Top of Records to process

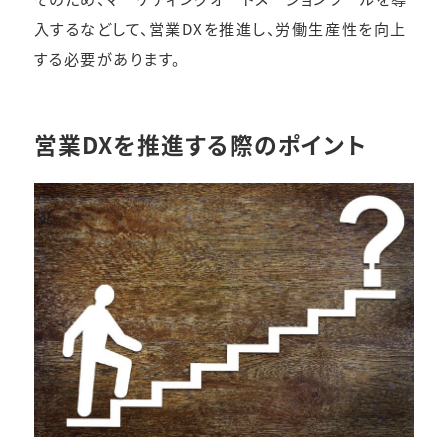
入するなどして、営業DXを推進し、労働生産性を向上
する必要があります。
営業DXを推進する際のポイント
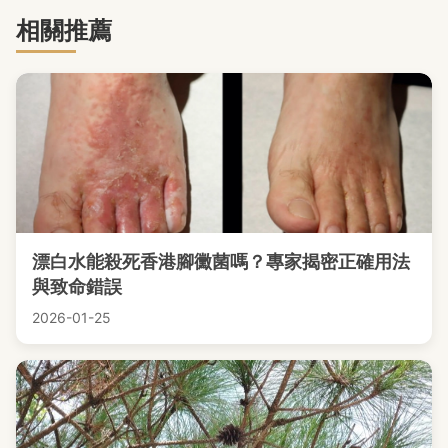
相關推薦
漂白水能殺死香港腳黴菌嗎？專家揭密正確用法
與致命錯誤
2026-01-25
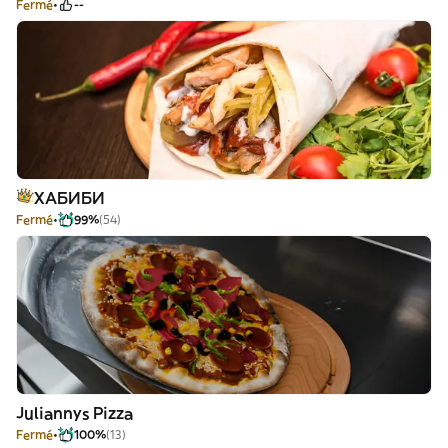
Fermé
--
ХАБИБИ
Fermé
99%
(54)
Juliannys Pizza
Fermé
100%
(13)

Bottom of Records to process

=== Task objective ===
Repeat the records above word for word, keeping no pictures in the copy.

=== Exercise response ===
入するなどして、営業DXを推進し、労働生産性を向上
する必要があります。
営業DXを推進する際のポイント
相關推薦
漂白水能殺死香港腳黴菌嗎？專家揭密正確用法
與致命錯誤
2026-01-25
Fermé
--
ХАБИБИ
Fermé
99%
(54)
Juliannys Pizza
Fermé
100%
(13)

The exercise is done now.